Make an exact copy of the data below, leaving out every picture.

**PROVIDED DATA**
• • •

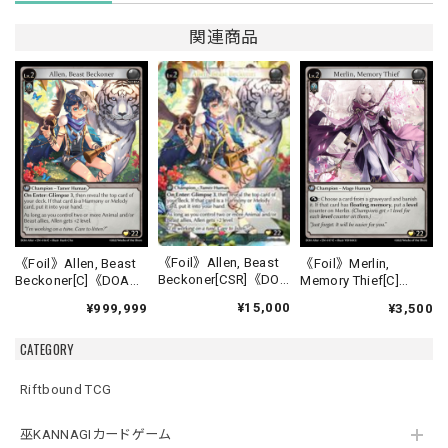
関連商品
《Foil》Allen, Beast
《Foil》Allen, Beast
《Foil》Merlin,
Beckoner[CSR]《DOA
Beckoner[C]《DOA
Memory Thief[C]
Alter-16》
Alter-16》
《DOA Alter-17》
¥15,000
¥999,999
¥3,500
CATEGORY
Riftbound TCG
巫KANNAGIカードゲーム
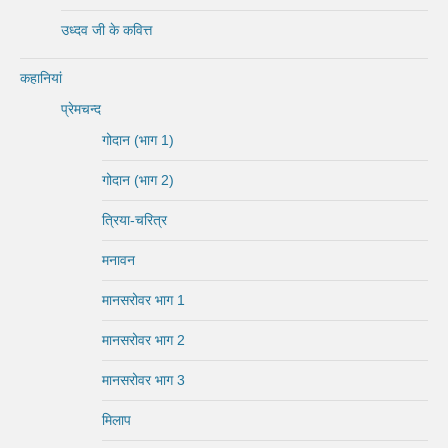
उध्दव जी के कवित्त
कहानियां
प्रेमचन्द
गोदान (भाग 1)
गोदान (भाग 2)
त्रिया-चरित्र
मनावन
मानसरोवर भाग 1
मानसरोवर भाग 2
मानसरोवर भाग 3
मिलाप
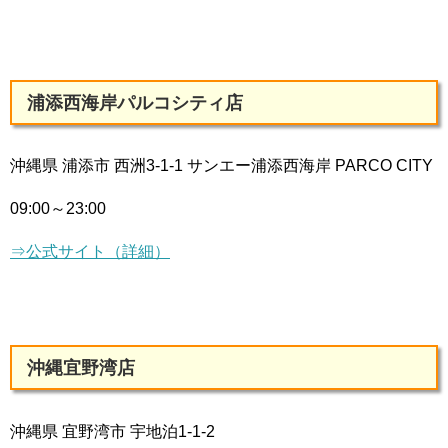
浦添西海岸パルコシティ店
沖縄県 浦添市 西洲3-1-1 サンエー浦添西海岸 PARCO CITY
09:00～23:00
⇒公式サイト（詳細）
沖縄宜野湾店
沖縄県 宜野湾市 宇地泊1-1-2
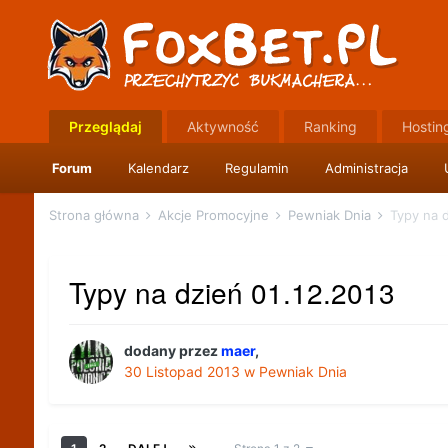
Przeglądaj
Aktywność
Ranking
Hostin
Forum
Kalendarz
Regulamin
Administracja
Strona główna
Akcje Promocyjne
Pewniak Dnia
Typy na d
Typy na dzień 01.12.2013
dodany przez
maer
,
30 Listopad 2013
w
Pewniak Dnia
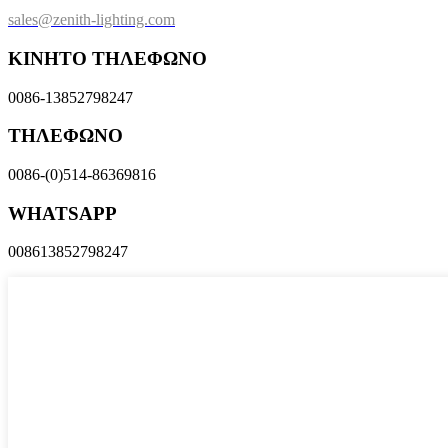
sales@zenith-lighting.com
ΚΙΝΗΤΟ ΤΗΛΕΦΩΝΟ
0086-13852798247
ΤΗΛΕΦΩΝΟ
0086-(0)514-86369816
WHATSAPP
008613852798247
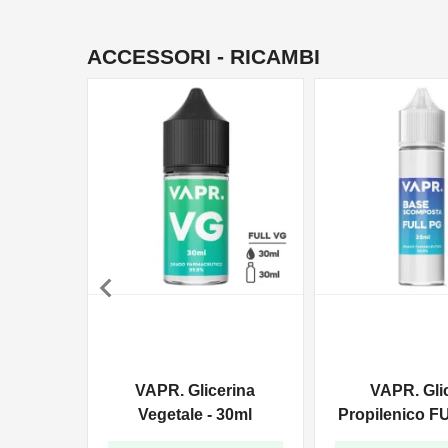
ACCESSORI - RICAMBI

VAPR. Glicerina
VAPR. Gli
Vegetale - 30ml
Propilenico F
35ml In 6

• • •

**RESPONSE TO THE TASK**
関連商品
《Foil》Allen, Beast
《Foil》Allen, Beast
《Foil》Merlin,
Beckoner[CSR]《DOA
Beckoner[C]《DOA
Memory Thief[C]
Alter-16》
Alter-16》
《DOA Alter-17》
¥15,000
¥999,999
¥3,500
CATEGORY
Riftbound TCG
巫KANNAGIカードゲーム
उध्दव जी के कवित्त
कहानियां
प्रेमचन्द
गोदान (भाग 1)
गोदान (भाग 2)
त्रिया-चरित्र
मनावन
मानसरोवर भाग 1
मानसरोवर भाग 2
मानसरोवर भाग 3
मिलाप
浦添西海岸パルコシティ店
沖縄県 浦添市 西洲3-1-1 サンエー浦添西海岸 PARCO CITY
09:00～23:00
⇒公式サイト（詳細）
沖縄宜野湾店
沖縄県 宜野湾市 宇地泊1-1-2
Przeglądaj
Aktywność
Ranking
Hostin
Forum
Kalendarz
Regulamin
Administracja
Strona główna
Akcje Promocyjne
Pewniak Dnia
Typy na d
Typy na dzień 01.12.2013
dodany przez
maer
,
30 Listopad 2013
w
Pewniak Dnia
sales@zenith-lighting.com
ΚΙΝΗΤΟ ΤΗΛΕΦΩΝΟ
0086-13852798247
ΤΗΛΕΦΩΝΟ
0086-(0)514-86369816
WHATSAPP
008613852798247
ACCESSORI - RICAMBI

VAPR. Glicerina
VAPR. Gli
Vegetale - 30ml
Propilenico F
35ml In 6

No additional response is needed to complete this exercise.